The effects of thermoregulatory vasomotion on skin temperature were evaluated in unanesthetized volunteers rather than anesthetized patients. Although general anesthesia alters the thresholds for thermoregulatory responses, [29–32]the maximum intensity of vasoconstriction and vasodilation remains essentially normal. (Volatile anesthetics reduce the gain of vasoconstriction, but the reduction is small unless high local skin temperature is maintained.) It is thus unlikely that the observed (small) core-to-skin temperature changes will differ much during general anesthesia. Because most general anesthetics produce vasodilation, ambient temperature alterations are likely to change core-to-skin differences even less in surgical patients than in our volunteers.

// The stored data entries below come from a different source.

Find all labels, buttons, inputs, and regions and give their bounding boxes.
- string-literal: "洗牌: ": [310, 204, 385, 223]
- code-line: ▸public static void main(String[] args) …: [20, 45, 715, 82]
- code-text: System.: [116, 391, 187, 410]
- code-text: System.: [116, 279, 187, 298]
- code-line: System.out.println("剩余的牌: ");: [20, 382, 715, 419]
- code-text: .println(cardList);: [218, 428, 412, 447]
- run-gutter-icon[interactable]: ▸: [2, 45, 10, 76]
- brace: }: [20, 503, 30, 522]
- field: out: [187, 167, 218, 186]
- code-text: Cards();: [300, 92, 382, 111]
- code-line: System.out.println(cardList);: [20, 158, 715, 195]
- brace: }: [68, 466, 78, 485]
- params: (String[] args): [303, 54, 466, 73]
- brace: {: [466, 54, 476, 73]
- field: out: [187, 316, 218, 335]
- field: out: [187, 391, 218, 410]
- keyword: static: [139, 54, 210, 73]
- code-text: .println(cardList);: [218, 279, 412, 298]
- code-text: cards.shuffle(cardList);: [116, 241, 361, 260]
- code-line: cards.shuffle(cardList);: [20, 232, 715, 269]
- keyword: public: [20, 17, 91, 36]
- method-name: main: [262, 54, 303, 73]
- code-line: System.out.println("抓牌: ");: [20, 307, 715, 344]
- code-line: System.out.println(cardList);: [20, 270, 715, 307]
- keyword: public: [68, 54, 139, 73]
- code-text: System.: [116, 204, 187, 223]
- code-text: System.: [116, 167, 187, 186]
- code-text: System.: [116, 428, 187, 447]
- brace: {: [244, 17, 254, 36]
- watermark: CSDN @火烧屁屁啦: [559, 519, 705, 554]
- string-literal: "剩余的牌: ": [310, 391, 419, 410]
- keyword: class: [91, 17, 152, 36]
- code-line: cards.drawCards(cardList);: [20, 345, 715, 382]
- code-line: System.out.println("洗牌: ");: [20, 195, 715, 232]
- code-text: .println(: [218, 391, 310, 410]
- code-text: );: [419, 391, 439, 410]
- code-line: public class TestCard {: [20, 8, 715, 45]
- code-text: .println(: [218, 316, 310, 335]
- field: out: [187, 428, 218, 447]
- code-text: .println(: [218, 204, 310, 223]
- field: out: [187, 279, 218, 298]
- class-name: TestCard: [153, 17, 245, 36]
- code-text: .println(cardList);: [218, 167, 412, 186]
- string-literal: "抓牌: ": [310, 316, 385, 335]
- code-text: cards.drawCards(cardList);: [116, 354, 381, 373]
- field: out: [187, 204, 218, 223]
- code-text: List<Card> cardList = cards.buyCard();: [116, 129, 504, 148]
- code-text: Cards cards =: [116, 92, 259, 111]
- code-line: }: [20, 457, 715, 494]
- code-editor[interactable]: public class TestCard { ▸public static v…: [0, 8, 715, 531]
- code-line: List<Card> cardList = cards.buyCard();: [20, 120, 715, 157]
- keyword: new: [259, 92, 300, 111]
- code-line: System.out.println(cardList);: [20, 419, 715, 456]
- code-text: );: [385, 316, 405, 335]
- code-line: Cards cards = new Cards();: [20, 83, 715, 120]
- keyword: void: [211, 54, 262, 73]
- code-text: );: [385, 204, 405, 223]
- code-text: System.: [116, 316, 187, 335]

Aside from estimating core temperature, there are several other reasons anesthesiologists may wish to measure skin-surface temperatures:(1) average skin temperature is an important thermal input to the central thermoregulatory system [1,2,54];(2) local skin temperature can indicate the extent of sympathetic blockade during regional anesthesia [55,56];(3) skin-temperature gradients are a simple method to quantify peripheral thermoregulatory vasoconstriction ; and (4) skin temperature monitoring can prevent burns during active external rewarming. Monitoring for each purpose has a place in clinical practice.
Core hyperthermia is neither the first nor the most sensitive sign of malignant hyperthermia. Nonetheless, a rapid increase in core temperature often helps confirm diagnosis of the syndrome and is among the primary reasons for measuring body temperature. Previous work, however, indicates that forehead and neck temperatures fail to increase, even during lethal malignant hyperthermia crises in swine. Consequently, skin temperatures should be substituted cautiously for standard core monitoring sites when body temperature is being used to help detect malignant hyperthermia. This would be a low priority, for example, during regional anesthesia or during a general anesthesia restricted to nontriggering drugs.
In summary, we evaluated skin-temperature thermometry under three conditions in which alterations in the core-to-skin temperature difference were likely. The core-to-peripheral redistribution of body heat that accompanies induction of general anesthesia had little effect on the core-to-forehead skin temperature difference. However, the core-to-neck skin temperature gradient decreased [nearly equal] 0.6 degrees Celsius in the hour after anesthesia was induced. Thermoregulatory vasoconstriction associated with shivering and vasodilation associated with mild sweating did not produce clinically important alterations in the core-to-skin temperature difference. Core-to-neck temperature differences frequently exceeded 1 degree Celsius (a 2 degrees Celsius range), whereas two thirds of the core-to-forehead differences were within 0.5 degrees Celsius. Both forehead and neck skin temperatures were sensitive to changes in ambient temperature. However, typical intraoperative increases in ambient temperature did not produce clinically important changes in either measure.